As a kid I spent every summer at the swimming pool. I was an amazingly gifted swimmer at an early age.
By the age of 4 I could cut the water with all four strokes. They made me practice with kids who were twice my age.
And even I found other sports that I loved more than swimming I still spent my summers competing in the water.
I never lost a race.
But as good as I was at swimming, I was a mess on the diving boards and no matter how hard I tried I could never do a flip.
I tried all the time but I couldn’t get the rotation and I’d land flat on my back.
Eventually, I realized it just wasn’t ever going to happen. So, I stopped trying and moved on.
She was a wonderful writer and I’m sure she still is.
She can be witty. She can be dark. She can be insightful. She can cut me to the bone.

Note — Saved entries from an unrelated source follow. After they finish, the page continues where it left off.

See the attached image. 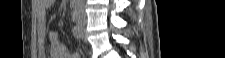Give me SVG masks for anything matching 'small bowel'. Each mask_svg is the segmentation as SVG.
Returning a JSON list of instances; mask_svg holds the SVG:
<instances>
[{
    "label": "small bowel",
    "instance_id": "small-bowel-1",
    "mask_svg": "<svg viewBox=\"0 0 225 58\" xmlns=\"http://www.w3.org/2000/svg\"><path fill=\"white\" fill-rule=\"evenodd\" d=\"M54 0H37V32H38V50L42 57H45V40L49 42V58H80L78 52L68 53L66 47L58 40V34L55 31H47V10L53 5Z\"/></svg>",
    "mask_w": 225,
    "mask_h": 58
}]
</instances>
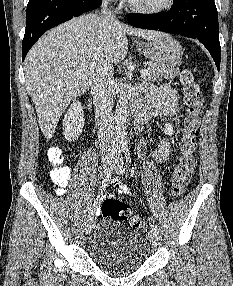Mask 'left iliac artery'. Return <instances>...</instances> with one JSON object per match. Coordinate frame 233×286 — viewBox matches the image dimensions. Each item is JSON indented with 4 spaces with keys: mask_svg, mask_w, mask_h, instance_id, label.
<instances>
[{
    "mask_svg": "<svg viewBox=\"0 0 233 286\" xmlns=\"http://www.w3.org/2000/svg\"><path fill=\"white\" fill-rule=\"evenodd\" d=\"M122 150H123V153L125 155L126 162L130 164L131 163V158H130L129 148L126 145H124ZM149 221H150L151 228L153 230L157 231L158 227H157L156 223L154 222V220L152 218H149Z\"/></svg>",
    "mask_w": 233,
    "mask_h": 286,
    "instance_id": "left-iliac-artery-1",
    "label": "left iliac artery"
}]
</instances>
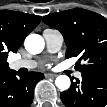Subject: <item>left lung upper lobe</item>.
<instances>
[{
    "instance_id": "1",
    "label": "left lung upper lobe",
    "mask_w": 107,
    "mask_h": 107,
    "mask_svg": "<svg viewBox=\"0 0 107 107\" xmlns=\"http://www.w3.org/2000/svg\"><path fill=\"white\" fill-rule=\"evenodd\" d=\"M43 22L58 29L67 45L66 58L79 57L82 74L107 77V19L89 10L75 8L52 13ZM83 61L85 64L80 65Z\"/></svg>"
}]
</instances>
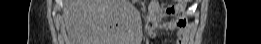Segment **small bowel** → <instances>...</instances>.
Returning <instances> with one entry per match:
<instances>
[{
    "label": "small bowel",
    "mask_w": 261,
    "mask_h": 44,
    "mask_svg": "<svg viewBox=\"0 0 261 44\" xmlns=\"http://www.w3.org/2000/svg\"><path fill=\"white\" fill-rule=\"evenodd\" d=\"M183 6L165 7L161 1H152L149 4L148 22L153 24L151 26V34L158 28L157 24H161L159 29L174 31L176 34V44H183L187 41L190 25L187 18V11ZM169 15L172 20L163 22L164 18Z\"/></svg>",
    "instance_id": "1"
}]
</instances>
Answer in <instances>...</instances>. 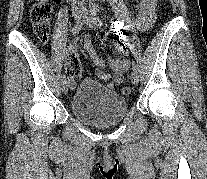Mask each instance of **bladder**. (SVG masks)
I'll return each instance as SVG.
<instances>
[{
    "instance_id": "bladder-1",
    "label": "bladder",
    "mask_w": 207,
    "mask_h": 179,
    "mask_svg": "<svg viewBox=\"0 0 207 179\" xmlns=\"http://www.w3.org/2000/svg\"><path fill=\"white\" fill-rule=\"evenodd\" d=\"M70 107L72 114L83 123L105 126L122 120L129 104L117 92L92 80H84L76 89Z\"/></svg>"
}]
</instances>
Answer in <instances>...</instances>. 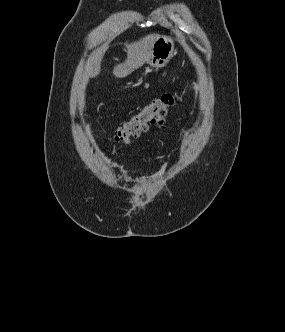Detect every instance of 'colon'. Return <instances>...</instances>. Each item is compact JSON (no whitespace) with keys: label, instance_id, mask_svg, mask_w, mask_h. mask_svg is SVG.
Wrapping results in <instances>:
<instances>
[{"label":"colon","instance_id":"5ec220e1","mask_svg":"<svg viewBox=\"0 0 285 332\" xmlns=\"http://www.w3.org/2000/svg\"><path fill=\"white\" fill-rule=\"evenodd\" d=\"M178 101L177 94H164L152 100L117 129L113 140L117 143H128L132 138L138 137L150 124L160 123L151 122V115H167Z\"/></svg>","mask_w":285,"mask_h":332}]
</instances>
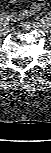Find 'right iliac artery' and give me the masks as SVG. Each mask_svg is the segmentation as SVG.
Wrapping results in <instances>:
<instances>
[{
  "label": "right iliac artery",
  "mask_w": 51,
  "mask_h": 153,
  "mask_svg": "<svg viewBox=\"0 0 51 153\" xmlns=\"http://www.w3.org/2000/svg\"><path fill=\"white\" fill-rule=\"evenodd\" d=\"M0 21H1L0 22L1 25L5 26L6 24H8L9 18H8V16L5 13H2Z\"/></svg>",
  "instance_id": "obj_1"
}]
</instances>
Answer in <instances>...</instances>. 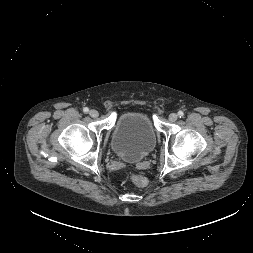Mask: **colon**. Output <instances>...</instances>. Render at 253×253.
Here are the masks:
<instances>
[{"instance_id":"1","label":"colon","mask_w":253,"mask_h":253,"mask_svg":"<svg viewBox=\"0 0 253 253\" xmlns=\"http://www.w3.org/2000/svg\"><path fill=\"white\" fill-rule=\"evenodd\" d=\"M131 180L133 181V183L135 185H137L138 187H145L147 185V180L146 178H144L141 175H137V174H132L130 176Z\"/></svg>"}]
</instances>
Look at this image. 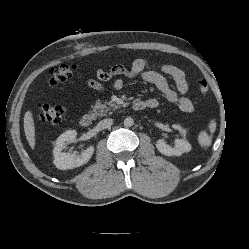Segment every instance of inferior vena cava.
I'll return each instance as SVG.
<instances>
[{
  "label": "inferior vena cava",
  "instance_id": "1",
  "mask_svg": "<svg viewBox=\"0 0 249 249\" xmlns=\"http://www.w3.org/2000/svg\"><path fill=\"white\" fill-rule=\"evenodd\" d=\"M112 124H113V119L107 118V119H103L102 121H100L98 123V127L100 129H106V128H109Z\"/></svg>",
  "mask_w": 249,
  "mask_h": 249
}]
</instances>
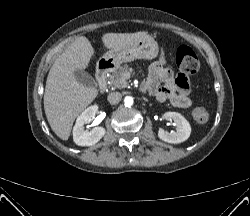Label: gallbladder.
I'll list each match as a JSON object with an SVG mask.
<instances>
[{
    "instance_id": "1",
    "label": "gallbladder",
    "mask_w": 250,
    "mask_h": 216,
    "mask_svg": "<svg viewBox=\"0 0 250 216\" xmlns=\"http://www.w3.org/2000/svg\"><path fill=\"white\" fill-rule=\"evenodd\" d=\"M75 77H76L77 81L84 86L93 87L96 84L94 78L90 74H88L84 71H76Z\"/></svg>"
}]
</instances>
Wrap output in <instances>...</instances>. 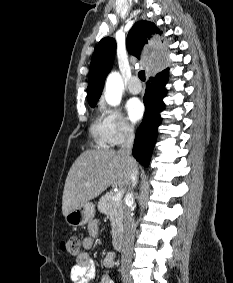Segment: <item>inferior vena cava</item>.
Wrapping results in <instances>:
<instances>
[{
  "label": "inferior vena cava",
  "mask_w": 233,
  "mask_h": 283,
  "mask_svg": "<svg viewBox=\"0 0 233 283\" xmlns=\"http://www.w3.org/2000/svg\"><path fill=\"white\" fill-rule=\"evenodd\" d=\"M126 140L121 145L120 150L118 151L122 155H126L130 157L133 142H134V130L132 126L126 127ZM137 175L138 171L135 170L132 176V187H135L137 184ZM126 205L123 210L124 214V238H123V245H122V253H121V268L122 270L131 266L132 262V253H133V244H134V237L136 231V224L133 218V203H134V196L132 192H128L125 197Z\"/></svg>",
  "instance_id": "1"
}]
</instances>
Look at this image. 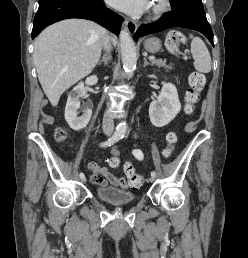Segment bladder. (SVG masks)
I'll return each instance as SVG.
<instances>
[{
    "instance_id": "1",
    "label": "bladder",
    "mask_w": 248,
    "mask_h": 258,
    "mask_svg": "<svg viewBox=\"0 0 248 258\" xmlns=\"http://www.w3.org/2000/svg\"><path fill=\"white\" fill-rule=\"evenodd\" d=\"M97 197L113 206H125L136 200V194L130 191L120 190L114 186H99L96 189Z\"/></svg>"
}]
</instances>
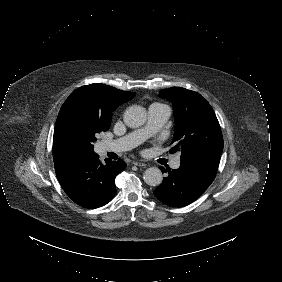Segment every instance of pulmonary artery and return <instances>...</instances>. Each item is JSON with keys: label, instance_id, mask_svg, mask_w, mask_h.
<instances>
[{"label": "pulmonary artery", "instance_id": "obj_1", "mask_svg": "<svg viewBox=\"0 0 282 282\" xmlns=\"http://www.w3.org/2000/svg\"><path fill=\"white\" fill-rule=\"evenodd\" d=\"M171 115V108L168 105L161 103H153L148 108L147 124L139 129H136L122 138L107 141L104 143V149L107 152H122L130 150L139 145L146 138L155 134L168 120ZM180 159L173 161L172 167L178 168Z\"/></svg>", "mask_w": 282, "mask_h": 282}]
</instances>
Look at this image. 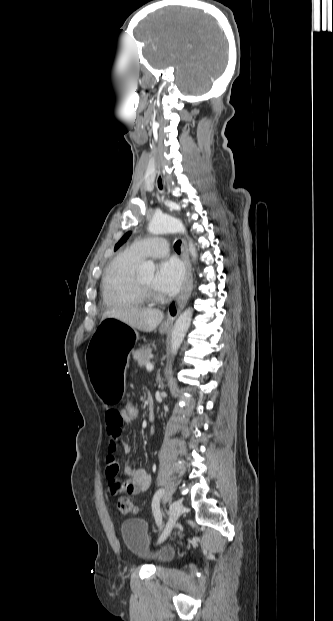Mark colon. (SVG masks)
<instances>
[{"mask_svg": "<svg viewBox=\"0 0 333 621\" xmlns=\"http://www.w3.org/2000/svg\"><path fill=\"white\" fill-rule=\"evenodd\" d=\"M121 410L127 423L134 422L139 416V409L137 405L131 400L123 402ZM118 509L123 515L128 516L135 515L137 512L135 504L127 498H121L118 501Z\"/></svg>", "mask_w": 333, "mask_h": 621, "instance_id": "5ec220e1", "label": "colon"}]
</instances>
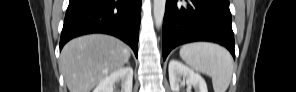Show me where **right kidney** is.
I'll list each match as a JSON object with an SVG mask.
<instances>
[{"label": "right kidney", "mask_w": 296, "mask_h": 92, "mask_svg": "<svg viewBox=\"0 0 296 92\" xmlns=\"http://www.w3.org/2000/svg\"><path fill=\"white\" fill-rule=\"evenodd\" d=\"M117 81L122 82L121 92H132L133 69L129 66L113 71L99 82L93 92H114V85Z\"/></svg>", "instance_id": "1"}]
</instances>
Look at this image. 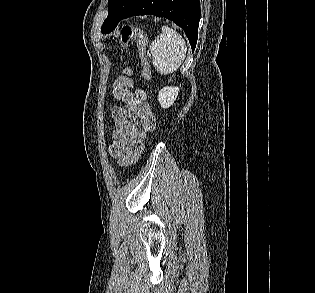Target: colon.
I'll return each instance as SVG.
<instances>
[{"label":"colon","mask_w":315,"mask_h":293,"mask_svg":"<svg viewBox=\"0 0 315 293\" xmlns=\"http://www.w3.org/2000/svg\"><path fill=\"white\" fill-rule=\"evenodd\" d=\"M136 41L138 44V52L140 59L142 62V76L145 80L151 79V70L149 64L145 61L147 59L146 52H147V41L148 38L145 32L141 29L133 28L131 26H124L121 29L119 35V43L121 47L126 48L130 41ZM132 71L129 67H124L122 69V76L120 78H115L113 82L112 93L119 94L123 92L130 91L131 85H134L135 80L131 78ZM143 150V146H139L133 155L124 163L125 166H129L137 161L140 157Z\"/></svg>","instance_id":"5ec220e1"}]
</instances>
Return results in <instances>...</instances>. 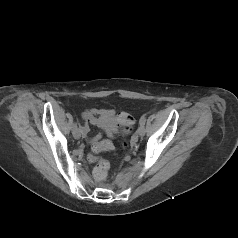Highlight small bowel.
<instances>
[{"label":"small bowel","instance_id":"obj_1","mask_svg":"<svg viewBox=\"0 0 238 238\" xmlns=\"http://www.w3.org/2000/svg\"><path fill=\"white\" fill-rule=\"evenodd\" d=\"M118 114L112 109H89L82 114L84 124L82 132L86 136L89 132V125H95L101 128L109 137H113L118 132V125L115 123V118ZM102 135L98 134L90 139L93 151H99L101 145L110 147L111 143L108 140H101ZM102 151V150H101Z\"/></svg>","mask_w":238,"mask_h":238}]
</instances>
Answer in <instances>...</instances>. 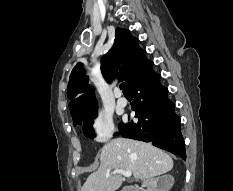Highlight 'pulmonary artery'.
<instances>
[{
  "instance_id": "e3ab8cb5",
  "label": "pulmonary artery",
  "mask_w": 233,
  "mask_h": 191,
  "mask_svg": "<svg viewBox=\"0 0 233 191\" xmlns=\"http://www.w3.org/2000/svg\"><path fill=\"white\" fill-rule=\"evenodd\" d=\"M115 95L117 98V104L121 107H125L127 105V100L125 97H123V95L119 89L115 90Z\"/></svg>"
}]
</instances>
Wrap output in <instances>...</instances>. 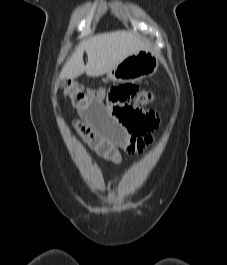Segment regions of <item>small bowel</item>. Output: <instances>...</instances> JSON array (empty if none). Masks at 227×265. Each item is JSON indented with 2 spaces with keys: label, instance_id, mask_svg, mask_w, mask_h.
Listing matches in <instances>:
<instances>
[{
  "label": "small bowel",
  "instance_id": "obj_1",
  "mask_svg": "<svg viewBox=\"0 0 227 265\" xmlns=\"http://www.w3.org/2000/svg\"><path fill=\"white\" fill-rule=\"evenodd\" d=\"M78 113L75 128L88 146L101 157L119 163L122 152L141 154L153 143L149 134L137 136L114 118L105 107L102 97L88 100L72 96Z\"/></svg>",
  "mask_w": 227,
  "mask_h": 265
}]
</instances>
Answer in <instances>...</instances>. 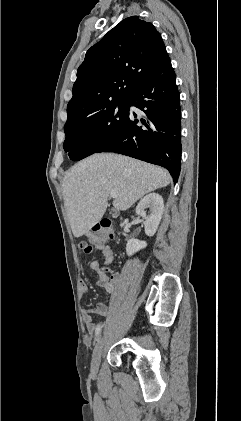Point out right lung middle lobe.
I'll use <instances>...</instances> for the list:
<instances>
[{
  "mask_svg": "<svg viewBox=\"0 0 241 421\" xmlns=\"http://www.w3.org/2000/svg\"><path fill=\"white\" fill-rule=\"evenodd\" d=\"M129 118L128 100L116 102L64 127L63 147L73 161L96 153L114 138Z\"/></svg>",
  "mask_w": 241,
  "mask_h": 421,
  "instance_id": "obj_1",
  "label": "right lung middle lobe"
}]
</instances>
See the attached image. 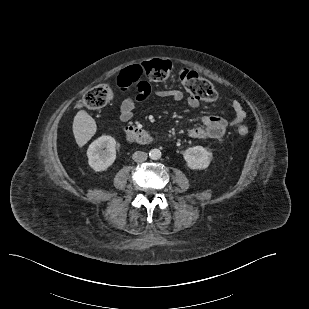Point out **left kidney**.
I'll use <instances>...</instances> for the list:
<instances>
[{"label": "left kidney", "instance_id": "5707ae66", "mask_svg": "<svg viewBox=\"0 0 309 309\" xmlns=\"http://www.w3.org/2000/svg\"><path fill=\"white\" fill-rule=\"evenodd\" d=\"M183 157L192 170L206 169L212 159V153L202 146H194L185 150Z\"/></svg>", "mask_w": 309, "mask_h": 309}]
</instances>
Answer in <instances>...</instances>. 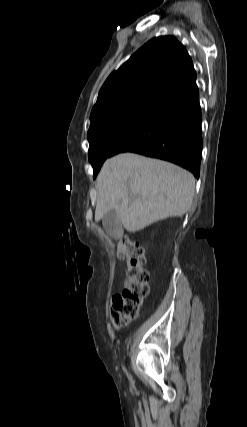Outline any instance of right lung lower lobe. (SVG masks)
<instances>
[{"mask_svg": "<svg viewBox=\"0 0 247 427\" xmlns=\"http://www.w3.org/2000/svg\"><path fill=\"white\" fill-rule=\"evenodd\" d=\"M196 84L169 97L112 152H135L200 173L203 140Z\"/></svg>", "mask_w": 247, "mask_h": 427, "instance_id": "1", "label": "right lung lower lobe"}]
</instances>
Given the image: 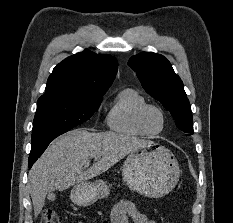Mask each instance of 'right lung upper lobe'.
Masks as SVG:
<instances>
[{
  "label": "right lung upper lobe",
  "mask_w": 233,
  "mask_h": 223,
  "mask_svg": "<svg viewBox=\"0 0 233 223\" xmlns=\"http://www.w3.org/2000/svg\"><path fill=\"white\" fill-rule=\"evenodd\" d=\"M117 67L118 62L113 56L86 49L66 58L53 69L42 96L102 97L111 86Z\"/></svg>",
  "instance_id": "right-lung-upper-lobe-1"
}]
</instances>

One day, a surprise was waiting on the page. I hated reading it. I hated how it made me feel.
I’d trusted so much in someone who, at the end of the day, it seemed did not feel at all.
It had all the trappings of something beautiful and glorious but it was just pretty paper held together with elegant ribbons curled into graceful bows wrapped around an empty box.
She kept writing, as she always had but her words rang hollow.
And so, I stopped reading.
I’ll never stop loving. I’ll never stop caring.
But at some point, you just have to stop attempting to do what is beyond your ability.
Somethings are just never going to happen.